WHAT IS BEING ASKED
Only the number is wanted: state how many lines of the data below contain the word "заказ".

THE DATA
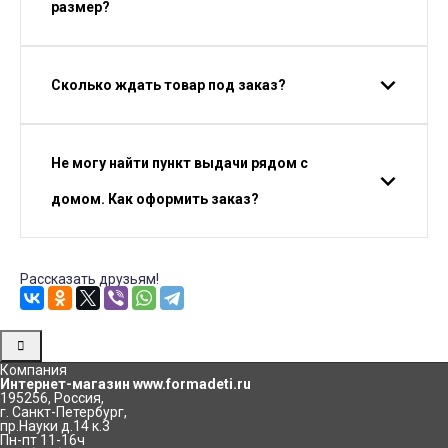
размер?
Сколько ждать товар под заказ?
Не могу найти пункт выдачи рядом с
домом. Как оформить заказ?
Рассказать друзьям!
Компания
Интернет-магазин www.formadeti.ru
195256
,
Россия
,
г. Санкт-Петербург
,
пр.Науки д.14 к.3
Пн-пт 11-16ч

YOUR SOLUTION
2